So why does it matter if you still get to have your iPhone?
Using someone else's designs doesn't have any relationship to being or not being forced to buy any particular product--completely separate and unrelated items. As for why it matters, it might not really matter to us directly, but it likely matters to people who put in a lot of their time and effort and essentially life into something that is then basically copied and more or less taken advantage of.
If you want to copy Apple then fine, copy Apple, but don't turn around and say that you're not copying Apple when even a blind person can tell you are.

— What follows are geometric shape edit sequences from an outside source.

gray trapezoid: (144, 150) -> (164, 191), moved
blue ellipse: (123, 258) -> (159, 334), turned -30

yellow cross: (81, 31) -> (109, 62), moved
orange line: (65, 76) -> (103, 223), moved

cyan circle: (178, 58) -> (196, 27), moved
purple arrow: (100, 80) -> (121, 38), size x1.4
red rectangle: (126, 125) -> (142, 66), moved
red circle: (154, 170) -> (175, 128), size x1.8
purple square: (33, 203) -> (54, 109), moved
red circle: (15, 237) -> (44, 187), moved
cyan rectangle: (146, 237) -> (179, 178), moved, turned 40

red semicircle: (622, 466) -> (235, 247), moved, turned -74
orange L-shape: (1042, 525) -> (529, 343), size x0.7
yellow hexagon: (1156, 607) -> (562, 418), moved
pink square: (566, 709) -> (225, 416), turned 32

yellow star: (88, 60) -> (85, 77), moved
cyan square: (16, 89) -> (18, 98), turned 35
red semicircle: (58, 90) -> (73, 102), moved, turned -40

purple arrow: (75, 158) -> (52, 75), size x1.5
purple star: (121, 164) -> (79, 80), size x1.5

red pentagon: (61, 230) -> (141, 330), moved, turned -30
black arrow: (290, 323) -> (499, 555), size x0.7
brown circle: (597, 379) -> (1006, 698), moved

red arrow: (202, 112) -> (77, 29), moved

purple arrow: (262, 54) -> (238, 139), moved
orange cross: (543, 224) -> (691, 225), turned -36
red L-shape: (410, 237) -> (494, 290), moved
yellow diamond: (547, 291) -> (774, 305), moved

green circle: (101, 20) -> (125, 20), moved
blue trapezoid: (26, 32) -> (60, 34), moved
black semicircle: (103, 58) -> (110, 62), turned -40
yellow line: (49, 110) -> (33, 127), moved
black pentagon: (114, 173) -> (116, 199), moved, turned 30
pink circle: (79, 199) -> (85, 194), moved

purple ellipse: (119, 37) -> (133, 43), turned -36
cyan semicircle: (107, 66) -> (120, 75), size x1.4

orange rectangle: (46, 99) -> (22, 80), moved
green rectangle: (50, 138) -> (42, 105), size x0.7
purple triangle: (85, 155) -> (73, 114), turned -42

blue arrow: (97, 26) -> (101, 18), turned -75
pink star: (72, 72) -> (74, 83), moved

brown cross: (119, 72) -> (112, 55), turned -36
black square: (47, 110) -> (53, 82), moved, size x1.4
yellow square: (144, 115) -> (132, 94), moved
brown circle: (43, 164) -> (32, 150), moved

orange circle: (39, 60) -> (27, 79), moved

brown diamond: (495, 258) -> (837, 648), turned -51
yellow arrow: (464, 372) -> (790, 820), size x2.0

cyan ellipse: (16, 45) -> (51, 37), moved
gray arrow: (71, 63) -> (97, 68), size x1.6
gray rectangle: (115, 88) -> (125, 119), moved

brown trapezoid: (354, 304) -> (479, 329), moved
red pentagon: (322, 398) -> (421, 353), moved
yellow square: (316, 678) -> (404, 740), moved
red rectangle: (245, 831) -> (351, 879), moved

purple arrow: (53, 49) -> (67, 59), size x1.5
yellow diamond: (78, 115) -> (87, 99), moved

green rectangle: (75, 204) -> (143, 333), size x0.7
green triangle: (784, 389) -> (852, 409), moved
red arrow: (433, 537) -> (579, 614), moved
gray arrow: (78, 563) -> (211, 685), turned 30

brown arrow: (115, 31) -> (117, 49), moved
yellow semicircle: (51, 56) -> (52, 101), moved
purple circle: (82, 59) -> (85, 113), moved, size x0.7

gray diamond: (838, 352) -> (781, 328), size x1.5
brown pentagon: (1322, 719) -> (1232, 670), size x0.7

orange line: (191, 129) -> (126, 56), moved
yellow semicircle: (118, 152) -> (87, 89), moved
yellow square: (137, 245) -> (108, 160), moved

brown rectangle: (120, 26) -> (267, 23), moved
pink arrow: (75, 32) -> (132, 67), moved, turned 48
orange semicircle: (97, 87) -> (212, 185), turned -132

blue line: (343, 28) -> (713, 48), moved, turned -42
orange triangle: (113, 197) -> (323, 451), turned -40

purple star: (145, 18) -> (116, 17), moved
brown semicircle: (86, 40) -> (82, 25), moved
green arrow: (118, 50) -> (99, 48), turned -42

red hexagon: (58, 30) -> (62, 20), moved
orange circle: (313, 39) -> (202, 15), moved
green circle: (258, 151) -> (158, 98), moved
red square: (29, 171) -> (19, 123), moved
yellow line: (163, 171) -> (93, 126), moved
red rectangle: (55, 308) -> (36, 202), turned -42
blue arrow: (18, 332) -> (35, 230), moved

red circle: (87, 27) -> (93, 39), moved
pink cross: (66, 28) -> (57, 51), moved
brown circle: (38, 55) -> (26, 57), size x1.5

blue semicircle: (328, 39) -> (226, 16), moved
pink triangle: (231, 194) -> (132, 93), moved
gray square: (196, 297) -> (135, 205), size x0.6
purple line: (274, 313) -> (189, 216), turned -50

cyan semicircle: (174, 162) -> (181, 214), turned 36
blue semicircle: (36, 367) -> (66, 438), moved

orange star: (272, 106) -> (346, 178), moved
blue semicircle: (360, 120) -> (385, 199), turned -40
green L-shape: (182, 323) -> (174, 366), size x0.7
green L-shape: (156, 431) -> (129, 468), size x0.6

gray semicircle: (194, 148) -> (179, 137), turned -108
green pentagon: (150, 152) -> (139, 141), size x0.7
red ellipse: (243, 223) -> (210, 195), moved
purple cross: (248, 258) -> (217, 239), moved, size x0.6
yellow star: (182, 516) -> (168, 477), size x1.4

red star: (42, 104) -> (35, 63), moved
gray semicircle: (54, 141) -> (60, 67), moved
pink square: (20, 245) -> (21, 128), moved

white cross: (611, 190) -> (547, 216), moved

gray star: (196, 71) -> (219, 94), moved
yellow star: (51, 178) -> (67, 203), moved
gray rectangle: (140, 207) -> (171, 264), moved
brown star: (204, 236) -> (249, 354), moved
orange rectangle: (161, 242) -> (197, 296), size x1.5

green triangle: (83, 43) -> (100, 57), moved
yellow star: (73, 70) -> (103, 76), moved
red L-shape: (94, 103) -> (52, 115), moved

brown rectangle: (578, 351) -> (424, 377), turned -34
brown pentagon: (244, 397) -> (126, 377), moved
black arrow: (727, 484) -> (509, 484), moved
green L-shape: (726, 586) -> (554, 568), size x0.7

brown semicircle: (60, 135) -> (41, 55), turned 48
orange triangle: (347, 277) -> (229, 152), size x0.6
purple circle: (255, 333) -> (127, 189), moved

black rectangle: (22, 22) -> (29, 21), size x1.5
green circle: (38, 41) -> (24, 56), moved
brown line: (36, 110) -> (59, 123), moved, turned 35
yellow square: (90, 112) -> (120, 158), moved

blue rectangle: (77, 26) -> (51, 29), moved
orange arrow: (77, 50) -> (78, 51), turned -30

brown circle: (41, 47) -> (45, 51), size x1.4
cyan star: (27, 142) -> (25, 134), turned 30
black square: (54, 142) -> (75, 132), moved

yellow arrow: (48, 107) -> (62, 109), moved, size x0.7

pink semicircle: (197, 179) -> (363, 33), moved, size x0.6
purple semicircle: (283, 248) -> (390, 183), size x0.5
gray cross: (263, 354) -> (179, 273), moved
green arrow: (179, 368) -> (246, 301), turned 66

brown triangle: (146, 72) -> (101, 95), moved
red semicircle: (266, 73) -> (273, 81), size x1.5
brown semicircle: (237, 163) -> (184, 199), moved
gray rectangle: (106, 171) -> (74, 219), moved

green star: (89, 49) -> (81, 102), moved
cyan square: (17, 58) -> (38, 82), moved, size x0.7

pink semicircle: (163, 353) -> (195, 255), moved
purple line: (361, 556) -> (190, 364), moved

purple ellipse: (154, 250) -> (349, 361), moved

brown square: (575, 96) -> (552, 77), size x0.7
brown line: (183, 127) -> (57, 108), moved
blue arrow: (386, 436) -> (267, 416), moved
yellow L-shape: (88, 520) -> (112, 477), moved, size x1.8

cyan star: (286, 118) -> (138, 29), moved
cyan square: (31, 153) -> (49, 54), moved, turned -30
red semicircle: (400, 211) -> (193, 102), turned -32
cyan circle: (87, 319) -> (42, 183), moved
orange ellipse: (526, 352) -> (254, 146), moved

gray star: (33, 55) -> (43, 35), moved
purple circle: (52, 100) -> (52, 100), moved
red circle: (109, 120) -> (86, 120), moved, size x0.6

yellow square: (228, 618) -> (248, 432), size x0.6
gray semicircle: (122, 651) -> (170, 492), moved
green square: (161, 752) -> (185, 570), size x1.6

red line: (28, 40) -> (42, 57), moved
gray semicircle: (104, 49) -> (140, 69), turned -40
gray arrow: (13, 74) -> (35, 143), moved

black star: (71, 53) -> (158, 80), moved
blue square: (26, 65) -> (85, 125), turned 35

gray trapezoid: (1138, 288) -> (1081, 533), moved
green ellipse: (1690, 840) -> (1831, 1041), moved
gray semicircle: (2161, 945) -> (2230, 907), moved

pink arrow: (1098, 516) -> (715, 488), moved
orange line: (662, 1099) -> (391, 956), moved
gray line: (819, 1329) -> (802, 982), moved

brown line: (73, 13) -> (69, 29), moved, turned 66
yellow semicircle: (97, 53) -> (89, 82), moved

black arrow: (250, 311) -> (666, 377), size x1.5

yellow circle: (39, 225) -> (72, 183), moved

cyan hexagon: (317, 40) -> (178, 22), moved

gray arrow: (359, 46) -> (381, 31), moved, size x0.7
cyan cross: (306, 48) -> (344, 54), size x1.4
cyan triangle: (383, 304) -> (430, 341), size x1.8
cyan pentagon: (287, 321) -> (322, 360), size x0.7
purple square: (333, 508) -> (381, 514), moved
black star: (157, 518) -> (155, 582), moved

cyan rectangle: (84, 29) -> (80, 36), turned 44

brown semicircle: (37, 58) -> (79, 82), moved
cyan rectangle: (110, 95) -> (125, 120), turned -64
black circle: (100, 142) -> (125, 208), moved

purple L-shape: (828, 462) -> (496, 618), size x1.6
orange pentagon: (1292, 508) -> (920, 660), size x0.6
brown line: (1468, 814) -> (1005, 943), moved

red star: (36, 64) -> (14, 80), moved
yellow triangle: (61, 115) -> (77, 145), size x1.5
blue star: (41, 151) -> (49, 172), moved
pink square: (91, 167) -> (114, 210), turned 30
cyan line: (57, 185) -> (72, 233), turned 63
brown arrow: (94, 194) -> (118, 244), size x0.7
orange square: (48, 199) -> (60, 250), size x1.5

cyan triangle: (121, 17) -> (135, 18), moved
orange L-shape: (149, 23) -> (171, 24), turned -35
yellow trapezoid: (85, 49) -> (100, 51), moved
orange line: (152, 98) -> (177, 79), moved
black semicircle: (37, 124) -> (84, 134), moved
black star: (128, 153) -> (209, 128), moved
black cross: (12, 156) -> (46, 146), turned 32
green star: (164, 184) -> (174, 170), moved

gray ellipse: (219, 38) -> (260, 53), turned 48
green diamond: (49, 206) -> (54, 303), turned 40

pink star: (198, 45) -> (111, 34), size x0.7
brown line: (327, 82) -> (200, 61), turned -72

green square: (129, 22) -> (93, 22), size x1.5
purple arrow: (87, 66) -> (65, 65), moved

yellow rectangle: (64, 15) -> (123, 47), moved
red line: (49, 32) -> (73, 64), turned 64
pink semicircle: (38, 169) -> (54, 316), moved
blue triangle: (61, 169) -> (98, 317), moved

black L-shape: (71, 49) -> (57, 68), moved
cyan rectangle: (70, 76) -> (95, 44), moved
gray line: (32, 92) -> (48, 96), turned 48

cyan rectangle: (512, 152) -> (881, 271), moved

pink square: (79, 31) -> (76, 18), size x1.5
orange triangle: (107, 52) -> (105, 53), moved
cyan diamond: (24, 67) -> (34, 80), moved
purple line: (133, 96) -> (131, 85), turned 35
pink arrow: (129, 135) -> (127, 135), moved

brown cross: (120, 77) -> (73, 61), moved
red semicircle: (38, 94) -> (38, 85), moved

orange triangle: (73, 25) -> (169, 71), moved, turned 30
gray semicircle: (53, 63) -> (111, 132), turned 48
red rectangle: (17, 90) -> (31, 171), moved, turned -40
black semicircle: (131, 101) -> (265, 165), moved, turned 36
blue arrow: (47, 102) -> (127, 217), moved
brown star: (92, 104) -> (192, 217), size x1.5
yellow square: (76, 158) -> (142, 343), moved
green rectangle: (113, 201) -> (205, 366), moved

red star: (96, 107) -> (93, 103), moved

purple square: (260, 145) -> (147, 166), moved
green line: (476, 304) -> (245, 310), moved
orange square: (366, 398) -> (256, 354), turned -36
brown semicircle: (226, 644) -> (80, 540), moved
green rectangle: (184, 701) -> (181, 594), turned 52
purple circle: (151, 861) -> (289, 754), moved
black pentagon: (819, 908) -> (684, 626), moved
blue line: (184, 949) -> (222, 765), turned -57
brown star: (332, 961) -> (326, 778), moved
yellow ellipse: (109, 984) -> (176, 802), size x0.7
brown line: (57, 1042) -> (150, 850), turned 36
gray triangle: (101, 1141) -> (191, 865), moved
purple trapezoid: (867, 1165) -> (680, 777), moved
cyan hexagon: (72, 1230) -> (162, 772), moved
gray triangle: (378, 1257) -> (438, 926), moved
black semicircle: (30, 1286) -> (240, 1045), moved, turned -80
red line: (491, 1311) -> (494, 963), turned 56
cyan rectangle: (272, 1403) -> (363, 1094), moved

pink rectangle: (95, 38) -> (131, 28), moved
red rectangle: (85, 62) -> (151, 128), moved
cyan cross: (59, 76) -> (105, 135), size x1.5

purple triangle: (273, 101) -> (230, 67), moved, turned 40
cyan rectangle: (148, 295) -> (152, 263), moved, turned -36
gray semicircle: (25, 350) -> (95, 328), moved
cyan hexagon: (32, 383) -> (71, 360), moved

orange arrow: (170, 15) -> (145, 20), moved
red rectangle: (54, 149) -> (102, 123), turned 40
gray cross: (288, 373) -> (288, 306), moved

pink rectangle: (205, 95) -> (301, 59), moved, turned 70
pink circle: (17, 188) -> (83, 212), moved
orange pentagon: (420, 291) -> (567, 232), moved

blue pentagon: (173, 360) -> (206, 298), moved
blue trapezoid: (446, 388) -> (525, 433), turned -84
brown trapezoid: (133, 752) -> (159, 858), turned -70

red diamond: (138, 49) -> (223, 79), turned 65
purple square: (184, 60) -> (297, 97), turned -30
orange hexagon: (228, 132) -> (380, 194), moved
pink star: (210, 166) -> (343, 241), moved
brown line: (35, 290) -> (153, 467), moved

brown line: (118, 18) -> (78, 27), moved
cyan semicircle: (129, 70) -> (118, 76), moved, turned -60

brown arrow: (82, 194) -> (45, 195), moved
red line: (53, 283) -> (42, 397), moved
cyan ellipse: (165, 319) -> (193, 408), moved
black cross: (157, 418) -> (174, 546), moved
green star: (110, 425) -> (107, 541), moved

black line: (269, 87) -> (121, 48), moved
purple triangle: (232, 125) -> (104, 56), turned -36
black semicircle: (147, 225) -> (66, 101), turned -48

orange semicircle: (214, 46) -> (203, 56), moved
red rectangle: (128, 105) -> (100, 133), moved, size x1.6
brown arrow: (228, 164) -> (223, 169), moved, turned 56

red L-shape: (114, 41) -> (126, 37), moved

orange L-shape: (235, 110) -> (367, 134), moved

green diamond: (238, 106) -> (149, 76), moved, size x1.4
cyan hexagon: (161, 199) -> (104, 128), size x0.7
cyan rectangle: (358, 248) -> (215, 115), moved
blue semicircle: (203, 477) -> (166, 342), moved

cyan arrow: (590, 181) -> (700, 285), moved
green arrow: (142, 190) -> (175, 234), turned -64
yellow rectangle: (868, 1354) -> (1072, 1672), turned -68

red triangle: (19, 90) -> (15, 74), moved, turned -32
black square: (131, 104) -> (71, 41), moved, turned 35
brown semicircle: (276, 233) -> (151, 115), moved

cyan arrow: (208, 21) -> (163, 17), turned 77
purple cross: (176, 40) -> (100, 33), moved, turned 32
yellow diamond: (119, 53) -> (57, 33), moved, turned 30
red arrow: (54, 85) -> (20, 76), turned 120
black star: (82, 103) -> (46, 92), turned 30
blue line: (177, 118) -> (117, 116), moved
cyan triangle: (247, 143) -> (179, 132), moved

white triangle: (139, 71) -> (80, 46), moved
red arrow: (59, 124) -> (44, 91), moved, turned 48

Just look at the body language in that video. He's squirming because he knows he is lying through his teeth. It literally couldn't be more obvious.
And there's certainly that too.
 
Steve Jobs: "Good artists copy, great artists steal"

Let's quote some artists instead of Steve Jobs:

Igor Stravinsky said to me of his Three Songs by William Shakespeare, in which he epitomized his discovery of Webern’s music: “A good composer does not imitate; he steals.”

There is probably more truth than we care to admit in William Faulkner’s observation that, “immature artists copy, great artists steal.” Knowing what and when to steal is very much a part of the designer’s self-education.

The meaning of this quote lies just a tiny bit deeper. Too deep for some, unfortunately. The artists who "steals" takes someone else's work, transforms it and makes it his own. That's what great artists always have done. Listen to Prokofiev's "Classical Symphony" to hear "stealing" at it's finest.
 
LOL, yes he was.

And Xiaomi isn't going to sell phones in USA because Apple is known to sue even over frivolous crap like rounded corners.

Yes, the phones are similar... but so are Apple's to other phones. They don't own the industry.

I don't think either Steve Jobs or Pablo Picasso advocated stealing intellectual property.

The "rounded corners" was hyperbole from Samsung's attorneys. They lost the case. Samsung has patented "rectangles with rounded corners" too, as has every car company. Read up on design patents. Words don't adequately describe a patented design, so descriptions are generic.

Xiaomi is a copycat, plain and simple. They don't steal just from Apple. They have copied Samsung, too.
 
I'm confused why you are spending time here. Apple never invented multitouch and never claimed to, but they did bring it mainstream in a way that no other competitor had yet.. They did not invent round corners and that was never the claim, but it was a defining aspect of their already-mainstream products that competitors since copied. They never invented the Home button, but they did just have ONE button at the bottom of the phone whereas competitors typically had three buttons. This separated the iPhone from the rest and since it was a design element, Apple could defend it. The MacBook Air was the first mainstream laptop with the design characteristics that were since copied by competitors. So.. what is your argument again?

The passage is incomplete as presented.